Speaker
Sonia Fernandez Perez
(CERN)
Description
Silicon-on-insulator (SOI) technologies have been developed for applications which require radiation hardness since many years. However, for its use as particle detector the total ionizing dose response of SOI devices is more complex than bulk silicon devices due to the buried oxide (BOX). A significant influence of radiation damage in the BOX on the transistor characteristics due to the so-called back gate effect has been observed and published in SOI technologies.
We have fabricated and tested a new 0.18 um SOI CMOS monolithic pixel sensor using the XFAB process. In contrast to most SOI technologies, this particular technology provides a double well structure, which shields the thin gate oxide transistors from the Buried Oxide (BOX). This in addition with the particular geometry between transistors and BOX makes the technology promising against back gate effects mentioned before.

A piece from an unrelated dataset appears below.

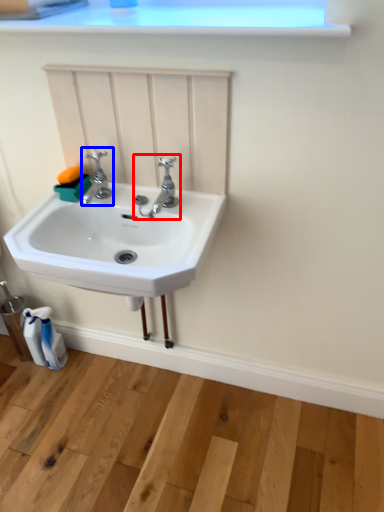 Question: Which of the following is the closest to the observer, tap (highlighted by a red box) or tap (highlighted by a blue box)?

Choices:
 (A) tap
 (B) tap

Answer: (A) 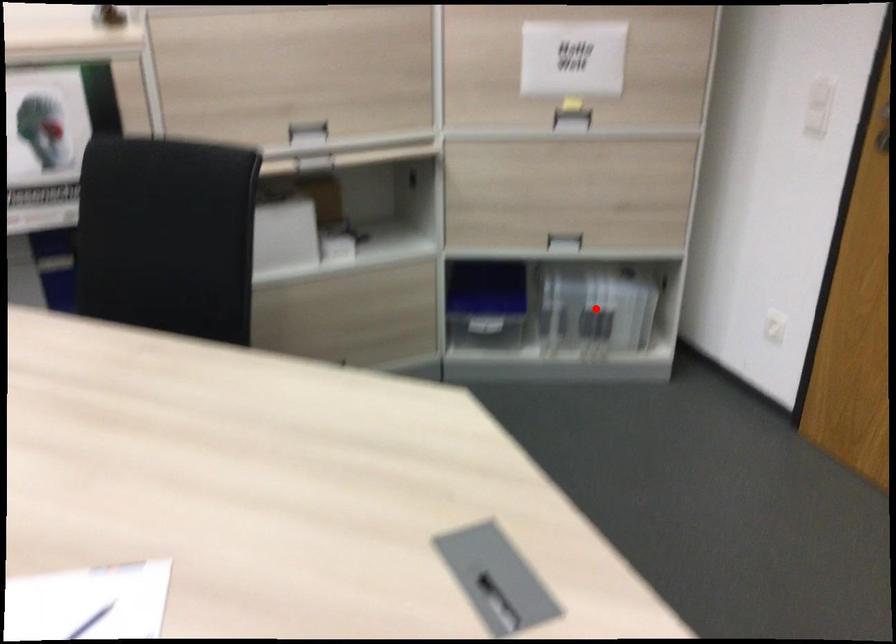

The process further allows the use of high voltages (up to 200V), which are used to partially deplete the substrate. Thus the newly fabricated device in the XFAB process is especially interesting for applications in extremely high radiation environments, such as LHC experiments.

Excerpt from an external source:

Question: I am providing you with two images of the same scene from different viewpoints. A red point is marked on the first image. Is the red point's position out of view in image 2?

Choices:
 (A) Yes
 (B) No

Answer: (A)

We have carried out a validation program of the technology and the fabricated monolithic pixel sensor in a two stages approach. The first targets the characterization of the charge collection in the silicon bulk below the BOX, the second investigates the radiation hardness of the transistor characteristics, with focus on possible influences of the BOX.
The mentioned prototype has been irradiated with X-rays up to 700MRad under two different bias conditions. This presentation summarizes the promising results of the total ionizing dose hardness after this extreme dose of various transistor types - both, standard transistors with different geometries and enclosed transistors. The radiation performance is characterized by transistor threshold voltage shifts, leakage current shifts and transconductance shifts. Results obtained under different bias conditions are compared. Leakage current measurements on the monolithic pixel sensors at different temperatures are used to characterize the silicon bulk behavior and will be presented. To verify the function as pixel sensor we have also tested the device using 55Fe source.
Author
Sonia Fernandez Perez
(CERN)